Do students really need a four-year residential experience?: comoditizar digitalmente todo lo que sea posible (como gran parte de las sesiones presenciales actuales) reservando las interacciones presenciales para procesos de alto valor. Como consecuencia nos encontraríamos con un modelo híbrido.

What improvements are required in IT infrastructure to make it more suitable for online education?: emerge una nueva brecha digital entre estudiantes que pueden o no contar con buen acceso y buenas herramientas digitales (laptops, telefonía móvil …). Por otra parte las instituciones necesitarán reforzar y ampliar sus propias infraestructuras (cloud, plataformas accesibles en movilidad, usos intensivos de la AI…) además del ecosistema de acompañamiento y apoyo al aprendizaje.

What training efforts are required for faculty and students to facilitate changes in mindsets and behaviors?: profesores y estudiantes precisan de entrenamiento en herramientas tecnológicas, pedagógicas y psicológicas (por ejemplo para gestionar los problemas del multi-tasking mucho más fuerte en entornos digitales).

The Coronavirus: Is This Higher Education’s Black Swan Event?, en Forbes. Esta crisis puede ser devastadora en términos financieros para las universidades y como consecuencia forzar un cambio profundo. En primer lugar, las universidades están perdiendo los ingresos durante meses por diversos servicios no educativos (alimentación, aparcamiento, transporte …). Segundo el paso urgente a una educación remota supone un sobre-coste que sin embargo es probable que de lugar a una percepción de menor calidad por parte de los estudiantes. Por el contrario, los costes variables en las universidades suelen ser bajos por lo que esta crisis no supondrá casi ningún tipo de ahorro.

Post Corona: Higher Ed, de Scott Galloway. No se trata de un cambio sobre lo que ya estaba sucediendo, «solo» de una aceleración del futuro.

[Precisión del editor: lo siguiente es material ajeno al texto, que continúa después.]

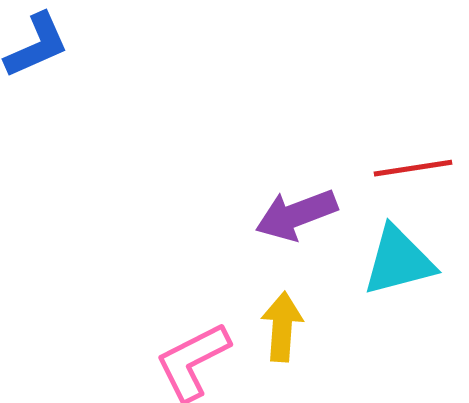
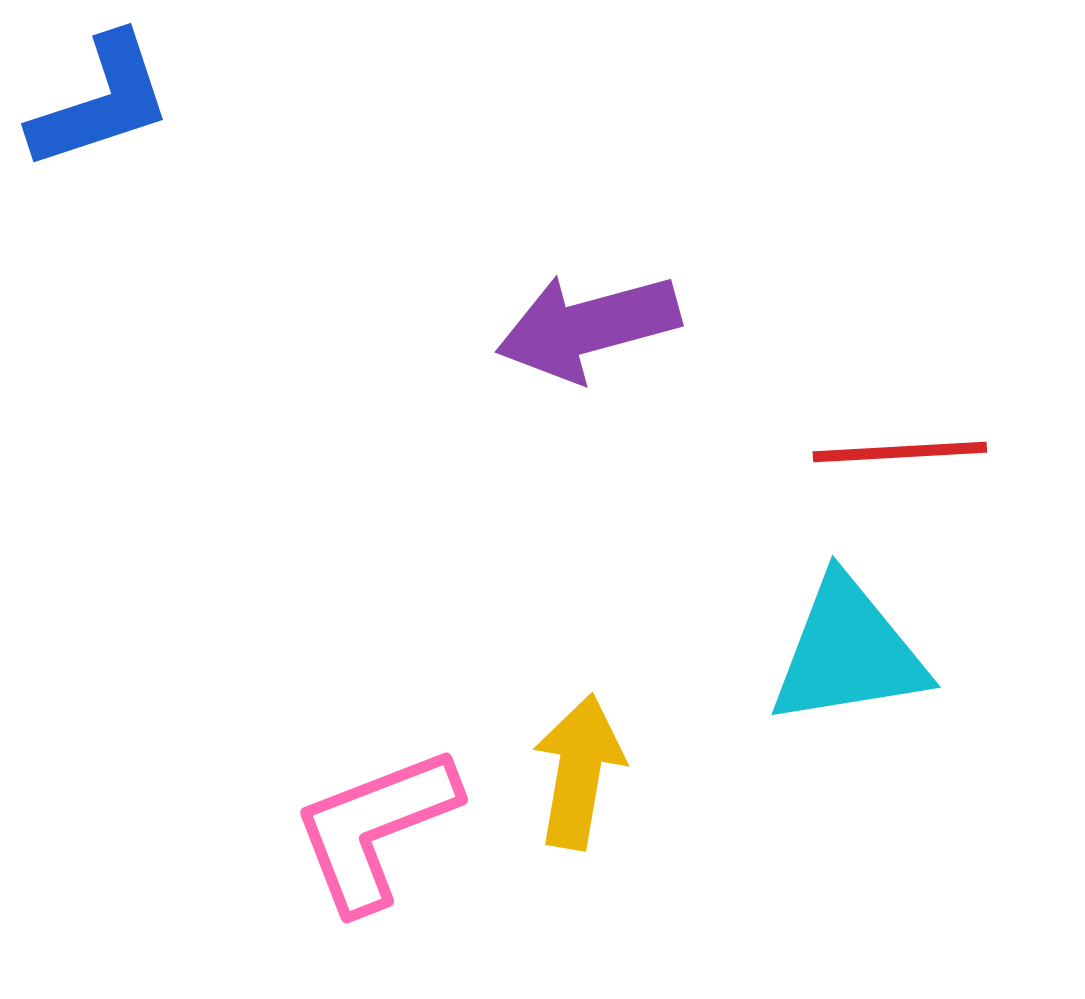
purple arrow: (296, 215) -> (588, 327), moved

Identifica algunas patologías y riesgos propios de nuestro sistema educativo (al menos hasta que llegó esta crisis): crecimiento acelerado del coste de la educación (y del endeudamiento de los egresados); competencia creciente de startups educativas; la pérdida de valor aportado por los campus y sus infraestructuras físicas (que siguen siendo una parte muy relevante de los costes fijos); una sociedad que demanda de modo creciente aprendizaje a lo largo de toda la vida mientras que las universidades siguen concentrando sus esfuerzos en jóvenes durante un periodo de 4 años de su vida; y universidades enfocadas en desarrollar habilidades profesionales (para profesiones que los estudiantes eligen en el inicio de sus estudios y que posiblemente ya no existan como tales cuando se gradúen) cuando cada vez más las personas necesitan y buscan encontrar un sentido a su vida y las herramientas para lograrlo.